Here are some highlights:
- This doesn’t work in Firefox (30.0)
- It does work on Opera (22.0)
- Chrome (35.0) appears to adjust the framerate based on CPU load
- Chrome may adjust the framerate based on battery information – one night I was able to get Chrome to switch between 15 and 30 FPS just by removing and inserting my power cord but it hasn’t worked since (not sure if my browser auto-updated)
- Adjusting the window/canvas size would sometimes alter the frame rate
- I got framerates between 8 and 30 FPS between devices
- Chrome has some good rendering tools for checking the framerate the browser is actually writing at (see here for those)
The canvas can suck up a lot of CPU
I found that writing a large canvas like this can eat up a lot of CPU. Getting exact CPU measurements is difficult with all the automated optimizations that occur in the background, but the canvas writes along took roughly 10% of my CPU on my Galaxy S5 in a few simple tests.

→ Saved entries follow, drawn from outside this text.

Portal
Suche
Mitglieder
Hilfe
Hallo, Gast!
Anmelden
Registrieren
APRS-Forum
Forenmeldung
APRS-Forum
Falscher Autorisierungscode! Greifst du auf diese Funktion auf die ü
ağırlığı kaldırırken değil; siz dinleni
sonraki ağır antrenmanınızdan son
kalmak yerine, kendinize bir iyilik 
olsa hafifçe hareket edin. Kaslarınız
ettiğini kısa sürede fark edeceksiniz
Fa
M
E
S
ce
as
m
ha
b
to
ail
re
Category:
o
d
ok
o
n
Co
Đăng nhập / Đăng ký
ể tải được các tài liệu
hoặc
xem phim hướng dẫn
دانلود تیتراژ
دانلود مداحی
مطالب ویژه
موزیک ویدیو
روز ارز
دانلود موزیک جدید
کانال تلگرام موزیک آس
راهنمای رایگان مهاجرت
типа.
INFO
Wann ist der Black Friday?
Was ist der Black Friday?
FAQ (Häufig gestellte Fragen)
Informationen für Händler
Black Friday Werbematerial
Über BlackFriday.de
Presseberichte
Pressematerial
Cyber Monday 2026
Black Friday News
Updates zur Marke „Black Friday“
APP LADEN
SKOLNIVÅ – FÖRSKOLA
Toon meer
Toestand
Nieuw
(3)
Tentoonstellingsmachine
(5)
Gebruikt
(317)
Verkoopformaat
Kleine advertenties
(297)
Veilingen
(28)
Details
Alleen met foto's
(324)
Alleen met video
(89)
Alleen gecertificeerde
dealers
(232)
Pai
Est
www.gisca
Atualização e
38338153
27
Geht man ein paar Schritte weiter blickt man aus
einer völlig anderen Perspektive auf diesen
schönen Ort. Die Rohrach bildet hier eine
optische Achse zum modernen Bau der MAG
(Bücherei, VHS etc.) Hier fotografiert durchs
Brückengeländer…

Generally I almost always noticed a difference in performance between the stream shown in the <video> element and the mirrored stream in the <canvas>. This was very apparent when Chrome’s FPS tool indicated the rendered frame rate was less than the native frame rate of the video; noting again this is tough to precisely nail down due to automated optimizations that adjust this.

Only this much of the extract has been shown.